Bootstrap Aggregation (or Bagging for short), is a simple and very powerful ensemble method. Bagging is the application of the Bootstrap procedure to a high-variance machine learning algorithm, typically decision trees.

Suppose there are N observations and M features. A sample from observation is selected randomly with replacement(Bootstrapping).
A subset of features are selected to create a model with sample of observations and subset of features.
Feature from the subset is selected which gives the best split on the training data.(Visit my blog on Decision Tree to know more of best split)
This is repeated to create many models and every model is trained in parallel
Prediction is given based on the aggregation of predictions from all the models.

When bagging with decision trees, we are less concerned about individual trees overfitting the training data. For this reason and for efficiency, the individual decision trees are grown deep (e.g. few training samples at each leaf-node of the tree) and the trees are not pruned. These trees will have both high variance and low bias. These are important characterize of sub-models when combining predictions using bagging. The only parameters when bagging decision trees is the number of samples and hence the number of trees to include. This can be chosen by increasing the number of trees on run after run until the accuracy begins to stop showing improvement

BOOSTING

Boosting refers to a group of algorithms that utilize weighted averages to make weak learners into stronger learners. Unlike bagging that had each model run independently and then aggregate the outputs at the end without preference to any model. Boosting is all about “teamwork”. Each model that runs, dictates what features the next model will focus on.

Box 1: You can see that we have assigned equal weights to each data point and applied a decision stump to classify them as + (plus) or — (minus). The decision stump (D1) has generated vertical line at left side to classify the data points. We see that, this vertical line has incorrectly predicted three + (plus) as — (minus). In such case, we’ll assign higher weights to these three + (plus) and apply another decision stump.

Box 2: Here, you can see that the size of three incorrectly predicted + (plus) is bigger as compared to rest of the data points. In this case, the second decision stump (D2) will try to predict them correctly. Now, a vertical line (D2) at right side of this box has classified three mis-classified + (plus) correctly. But again, it has caused mis-classification errors. This time with three -(minus). Again, we will assign higher weight to three — (minus) and apply another decision stump.

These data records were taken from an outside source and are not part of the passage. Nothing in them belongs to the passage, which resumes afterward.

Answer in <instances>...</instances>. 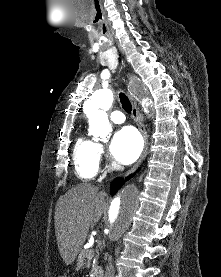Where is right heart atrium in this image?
I'll use <instances>...</instances> for the list:
<instances>
[{
    "label": "right heart atrium",
    "mask_w": 221,
    "mask_h": 277,
    "mask_svg": "<svg viewBox=\"0 0 221 277\" xmlns=\"http://www.w3.org/2000/svg\"><path fill=\"white\" fill-rule=\"evenodd\" d=\"M99 158H103L104 156V151H103V147L101 145H99Z\"/></svg>",
    "instance_id": "1"
}]
</instances>
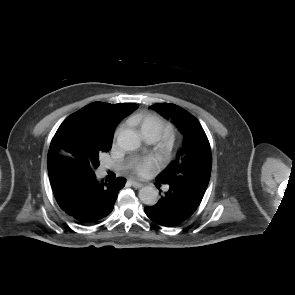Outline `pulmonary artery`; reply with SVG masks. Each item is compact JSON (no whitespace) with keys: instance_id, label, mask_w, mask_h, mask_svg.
<instances>
[{"instance_id":"1","label":"pulmonary artery","mask_w":295,"mask_h":295,"mask_svg":"<svg viewBox=\"0 0 295 295\" xmlns=\"http://www.w3.org/2000/svg\"><path fill=\"white\" fill-rule=\"evenodd\" d=\"M146 139H147V141H149V142H153V141H155V139H153V138H147V137H145Z\"/></svg>"}]
</instances>
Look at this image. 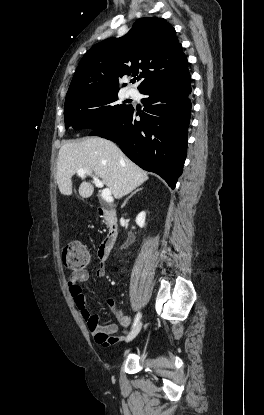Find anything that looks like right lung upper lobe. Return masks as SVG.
<instances>
[{"mask_svg":"<svg viewBox=\"0 0 264 415\" xmlns=\"http://www.w3.org/2000/svg\"><path fill=\"white\" fill-rule=\"evenodd\" d=\"M186 72L187 58L175 29L163 18H140L125 36L106 39L84 54L66 99L118 92V78L126 75H138L142 80L138 89L142 91Z\"/></svg>","mask_w":264,"mask_h":415,"instance_id":"obj_1","label":"right lung upper lobe"}]
</instances>
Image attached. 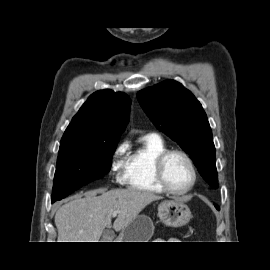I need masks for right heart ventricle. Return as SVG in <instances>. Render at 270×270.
<instances>
[{
    "mask_svg": "<svg viewBox=\"0 0 270 270\" xmlns=\"http://www.w3.org/2000/svg\"><path fill=\"white\" fill-rule=\"evenodd\" d=\"M167 150L164 140L156 134L141 138L139 146L127 157L124 182L136 191L160 194L164 190L157 183L154 163L159 154Z\"/></svg>",
    "mask_w": 270,
    "mask_h": 270,
    "instance_id": "1",
    "label": "right heart ventricle"
}]
</instances>
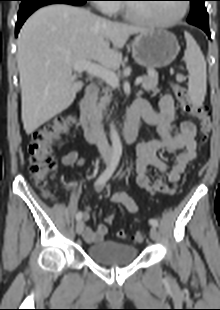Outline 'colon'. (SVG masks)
Masks as SVG:
<instances>
[{
    "label": "colon",
    "mask_w": 220,
    "mask_h": 310,
    "mask_svg": "<svg viewBox=\"0 0 220 310\" xmlns=\"http://www.w3.org/2000/svg\"><path fill=\"white\" fill-rule=\"evenodd\" d=\"M173 89L182 110L198 120L200 139L202 142L206 141L212 130V120L208 109L203 104L191 100L185 87L175 84ZM72 124L73 122L70 118H60L54 123L34 132L28 148L30 154L29 170L38 187L45 189L52 178L57 165L52 154L53 145L62 135L70 130ZM46 194L49 197H53L54 191L46 189ZM114 219V215L110 214L106 217V222L112 224ZM126 236L127 234L124 230L117 232V237L120 239H124ZM132 239L136 243H141L144 240V234L137 231Z\"/></svg>",
    "instance_id": "1"
}]
</instances>
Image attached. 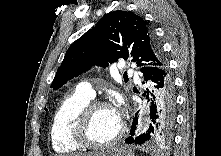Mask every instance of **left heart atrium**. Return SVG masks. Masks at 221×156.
<instances>
[{
	"label": "left heart atrium",
	"instance_id": "left-heart-atrium-1",
	"mask_svg": "<svg viewBox=\"0 0 221 156\" xmlns=\"http://www.w3.org/2000/svg\"><path fill=\"white\" fill-rule=\"evenodd\" d=\"M112 112L115 116V118L118 121H121V116H122V112H121V108L119 106L112 108Z\"/></svg>",
	"mask_w": 221,
	"mask_h": 156
}]
</instances>
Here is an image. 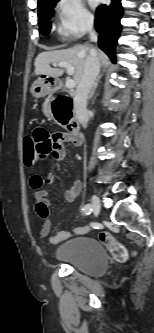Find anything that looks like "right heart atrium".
Segmentation results:
<instances>
[{"label": "right heart atrium", "mask_w": 154, "mask_h": 333, "mask_svg": "<svg viewBox=\"0 0 154 333\" xmlns=\"http://www.w3.org/2000/svg\"><path fill=\"white\" fill-rule=\"evenodd\" d=\"M93 25V17L83 0H59L56 5V29L63 40L76 39Z\"/></svg>", "instance_id": "right-heart-atrium-1"}]
</instances>
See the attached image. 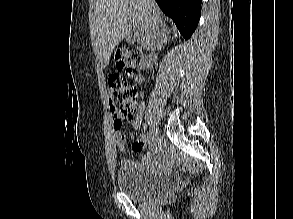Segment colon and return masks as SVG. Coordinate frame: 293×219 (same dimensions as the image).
<instances>
[{
  "mask_svg": "<svg viewBox=\"0 0 293 219\" xmlns=\"http://www.w3.org/2000/svg\"><path fill=\"white\" fill-rule=\"evenodd\" d=\"M139 56L136 52L119 49L115 53V62L118 71L112 73L108 79L109 89L118 104L121 117L132 120L136 104V88L129 81L138 66Z\"/></svg>",
  "mask_w": 293,
  "mask_h": 219,
  "instance_id": "5ec220e1",
  "label": "colon"
}]
</instances>
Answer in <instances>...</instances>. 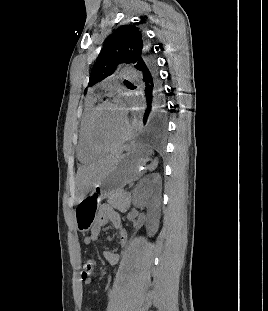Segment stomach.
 <instances>
[{
	"label": "stomach",
	"mask_w": 268,
	"mask_h": 311,
	"mask_svg": "<svg viewBox=\"0 0 268 311\" xmlns=\"http://www.w3.org/2000/svg\"><path fill=\"white\" fill-rule=\"evenodd\" d=\"M148 155V150L129 146L117 157L106 176L77 204L74 217L78 231L85 233L91 229L103 199L121 191L127 184L140 178L141 168L147 162Z\"/></svg>",
	"instance_id": "0dacf381"
}]
</instances>
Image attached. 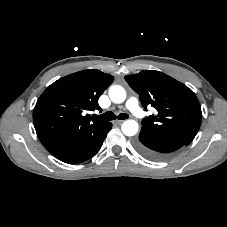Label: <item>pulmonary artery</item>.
Wrapping results in <instances>:
<instances>
[{
	"label": "pulmonary artery",
	"mask_w": 227,
	"mask_h": 227,
	"mask_svg": "<svg viewBox=\"0 0 227 227\" xmlns=\"http://www.w3.org/2000/svg\"><path fill=\"white\" fill-rule=\"evenodd\" d=\"M125 107L136 117L142 118L144 116L143 111L139 107L138 100L136 97L131 96L126 101Z\"/></svg>",
	"instance_id": "obj_1"
}]
</instances>
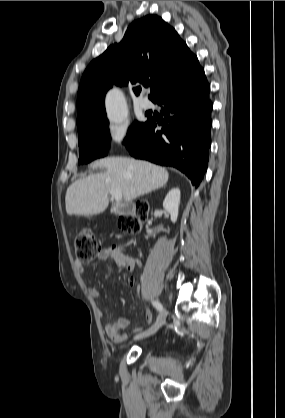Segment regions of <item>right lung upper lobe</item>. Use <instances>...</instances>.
<instances>
[{"mask_svg": "<svg viewBox=\"0 0 285 418\" xmlns=\"http://www.w3.org/2000/svg\"><path fill=\"white\" fill-rule=\"evenodd\" d=\"M201 69L197 57L162 18L147 15L138 19L119 44L111 45L85 70L78 89L77 125L106 113L104 98L113 85L149 83V99L156 103ZM133 91L139 95L141 87Z\"/></svg>", "mask_w": 285, "mask_h": 418, "instance_id": "right-lung-upper-lobe-1", "label": "right lung upper lobe"}]
</instances>
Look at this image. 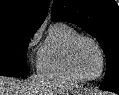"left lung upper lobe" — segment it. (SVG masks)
<instances>
[{"label":"left lung upper lobe","mask_w":119,"mask_h":95,"mask_svg":"<svg viewBox=\"0 0 119 95\" xmlns=\"http://www.w3.org/2000/svg\"><path fill=\"white\" fill-rule=\"evenodd\" d=\"M51 18L67 21L94 36L106 55L107 69L100 88L119 89V7L114 0H54Z\"/></svg>","instance_id":"5c2ea615"}]
</instances>
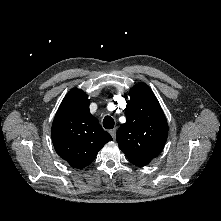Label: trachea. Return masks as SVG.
<instances>
[{"instance_id": "1", "label": "trachea", "mask_w": 221, "mask_h": 221, "mask_svg": "<svg viewBox=\"0 0 221 221\" xmlns=\"http://www.w3.org/2000/svg\"><path fill=\"white\" fill-rule=\"evenodd\" d=\"M115 125L114 119L110 116H106L103 119V126L105 129H112Z\"/></svg>"}]
</instances>
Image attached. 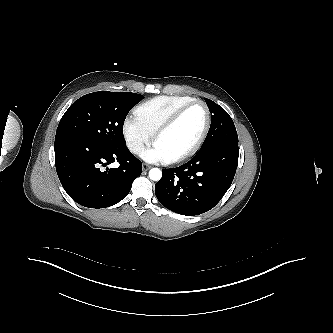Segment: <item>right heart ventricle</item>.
Instances as JSON below:
<instances>
[{
    "mask_svg": "<svg viewBox=\"0 0 333 333\" xmlns=\"http://www.w3.org/2000/svg\"><path fill=\"white\" fill-rule=\"evenodd\" d=\"M192 100L189 96H157L137 106L135 117L153 134L173 112Z\"/></svg>",
    "mask_w": 333,
    "mask_h": 333,
    "instance_id": "right-heart-ventricle-1",
    "label": "right heart ventricle"
}]
</instances>
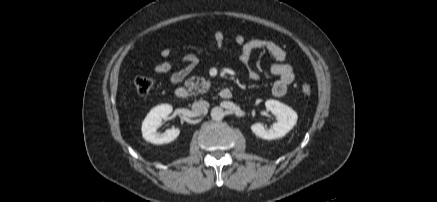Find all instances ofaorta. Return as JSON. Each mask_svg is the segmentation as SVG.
Instances as JSON below:
<instances>
[{
    "label": "aorta",
    "mask_w": 437,
    "mask_h": 202,
    "mask_svg": "<svg viewBox=\"0 0 437 202\" xmlns=\"http://www.w3.org/2000/svg\"><path fill=\"white\" fill-rule=\"evenodd\" d=\"M225 116L224 110L221 107H214L211 110V117L213 120H222Z\"/></svg>",
    "instance_id": "762f6f07"
}]
</instances>
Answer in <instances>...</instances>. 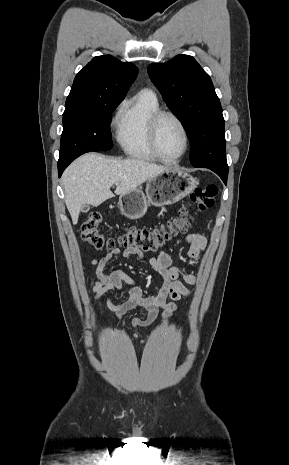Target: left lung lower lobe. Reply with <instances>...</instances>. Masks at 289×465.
I'll return each instance as SVG.
<instances>
[{
    "label": "left lung lower lobe",
    "mask_w": 289,
    "mask_h": 465,
    "mask_svg": "<svg viewBox=\"0 0 289 465\" xmlns=\"http://www.w3.org/2000/svg\"><path fill=\"white\" fill-rule=\"evenodd\" d=\"M208 169L214 171L223 180V182L227 184L228 170L222 171V170H219L216 168H210V167Z\"/></svg>",
    "instance_id": "1"
}]
</instances>
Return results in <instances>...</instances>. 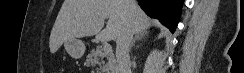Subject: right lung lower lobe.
Returning <instances> with one entry per match:
<instances>
[{"label":"right lung lower lobe","mask_w":244,"mask_h":73,"mask_svg":"<svg viewBox=\"0 0 244 73\" xmlns=\"http://www.w3.org/2000/svg\"><path fill=\"white\" fill-rule=\"evenodd\" d=\"M141 8L152 18L174 32L178 21L183 0H138Z\"/></svg>","instance_id":"98d812e1"}]
</instances>
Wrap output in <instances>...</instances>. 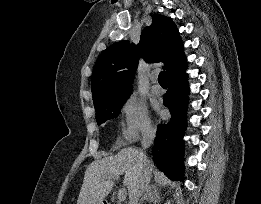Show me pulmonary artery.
Here are the masks:
<instances>
[{
  "label": "pulmonary artery",
  "mask_w": 261,
  "mask_h": 204,
  "mask_svg": "<svg viewBox=\"0 0 261 204\" xmlns=\"http://www.w3.org/2000/svg\"><path fill=\"white\" fill-rule=\"evenodd\" d=\"M152 80L154 82V84L152 85L151 87V90L152 92L155 94V95H161L163 93V89L162 87L157 83V77L156 76H153L152 77Z\"/></svg>",
  "instance_id": "1"
}]
</instances>
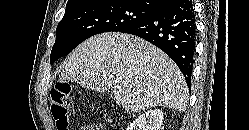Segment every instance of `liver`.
<instances>
[{"instance_id": "6515ba94", "label": "liver", "mask_w": 249, "mask_h": 130, "mask_svg": "<svg viewBox=\"0 0 249 130\" xmlns=\"http://www.w3.org/2000/svg\"><path fill=\"white\" fill-rule=\"evenodd\" d=\"M60 82L105 92L126 111L156 106L184 111L189 91L178 66L169 56L142 38L106 32L81 43L63 64Z\"/></svg>"}]
</instances>
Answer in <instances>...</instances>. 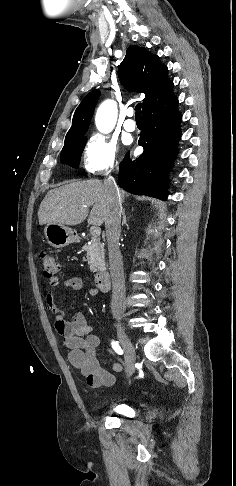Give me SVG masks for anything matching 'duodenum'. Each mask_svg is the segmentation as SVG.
<instances>
[{
  "label": "duodenum",
  "instance_id": "obj_1",
  "mask_svg": "<svg viewBox=\"0 0 236 486\" xmlns=\"http://www.w3.org/2000/svg\"><path fill=\"white\" fill-rule=\"evenodd\" d=\"M109 283H110L109 272L106 269L100 270L95 276V284L97 288L100 291L105 292L109 288Z\"/></svg>",
  "mask_w": 236,
  "mask_h": 486
}]
</instances>
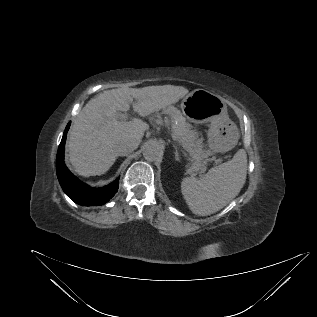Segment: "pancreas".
<instances>
[{
	"mask_svg": "<svg viewBox=\"0 0 317 317\" xmlns=\"http://www.w3.org/2000/svg\"><path fill=\"white\" fill-rule=\"evenodd\" d=\"M163 113L170 116L172 136L188 152L194 170H204L205 158L210 155V151L204 149L202 139L198 137L196 130L177 108L169 106L163 110ZM159 116L160 114L157 113L156 117Z\"/></svg>",
	"mask_w": 317,
	"mask_h": 317,
	"instance_id": "pancreas-1",
	"label": "pancreas"
}]
</instances>
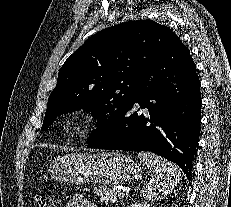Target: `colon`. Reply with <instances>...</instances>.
<instances>
[{"label":"colon","instance_id":"obj_1","mask_svg":"<svg viewBox=\"0 0 231 207\" xmlns=\"http://www.w3.org/2000/svg\"><path fill=\"white\" fill-rule=\"evenodd\" d=\"M38 207H55L54 201L50 196H41Z\"/></svg>","mask_w":231,"mask_h":207}]
</instances>
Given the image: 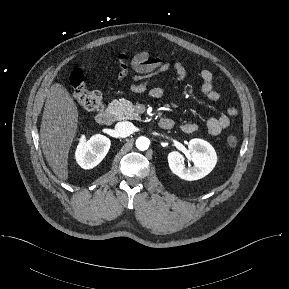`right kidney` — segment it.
<instances>
[{
	"instance_id": "obj_1",
	"label": "right kidney",
	"mask_w": 289,
	"mask_h": 289,
	"mask_svg": "<svg viewBox=\"0 0 289 289\" xmlns=\"http://www.w3.org/2000/svg\"><path fill=\"white\" fill-rule=\"evenodd\" d=\"M110 145V139L104 135L96 134L88 140L82 135L75 152L77 163L83 169L94 168L104 159Z\"/></svg>"
}]
</instances>
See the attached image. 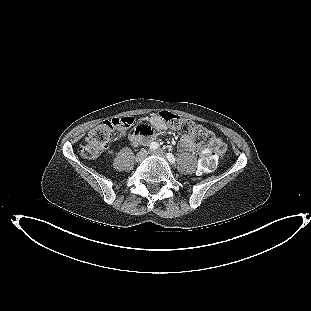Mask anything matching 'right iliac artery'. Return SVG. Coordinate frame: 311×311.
Here are the masks:
<instances>
[{
  "instance_id": "right-iliac-artery-1",
  "label": "right iliac artery",
  "mask_w": 311,
  "mask_h": 311,
  "mask_svg": "<svg viewBox=\"0 0 311 311\" xmlns=\"http://www.w3.org/2000/svg\"><path fill=\"white\" fill-rule=\"evenodd\" d=\"M149 148L151 150H156L159 148V144L157 142H152L150 145H149Z\"/></svg>"
}]
</instances>
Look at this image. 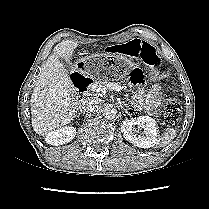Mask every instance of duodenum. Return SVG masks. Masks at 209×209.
Segmentation results:
<instances>
[{"mask_svg":"<svg viewBox=\"0 0 209 209\" xmlns=\"http://www.w3.org/2000/svg\"><path fill=\"white\" fill-rule=\"evenodd\" d=\"M71 82L75 88V91L80 94L86 93L92 85L91 80L80 74L72 75Z\"/></svg>","mask_w":209,"mask_h":209,"instance_id":"410a0bca","label":"duodenum"}]
</instances>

Box 3: Here, three — (minus) are given higher weights. A decision stump (D3) is applied to predict these mis-classified observation correctly. This time a horizontal line is generated to classify + (plus) and — (minus) based on higher weight of mis-classified observation.

Box 4: Here, we have combined D1, D2 and D3 to form a strong prediction having complex rule as compared to individual weak learner. You can see that this algorithm has classified these observation quite well as compared to any of individual weak learner.

Which is the best, Bagging or Boosting?

There’s not an outright winner; it depends on the data, the simulation and the circumstances.
Bagging and Boosting decrease the variance of your single estimate as they combine several estimates from different models. So the result may be a model with higher stability.

If the problem is that the single model gets a very low performance, Bagging will rarely get a better bias. However, Boosting could generate a combined model with lower errors as it optimises the advantages and reduces pitfalls of the single model.

By contrast, if the difficulty of the single model is over-fitting, then Bagging is the best option. Boosting for its part doesn’t help to avoid over-fitting; in fact, this technique is faced with this problem itself. For this reason, Bagging is effective more often than Boosting.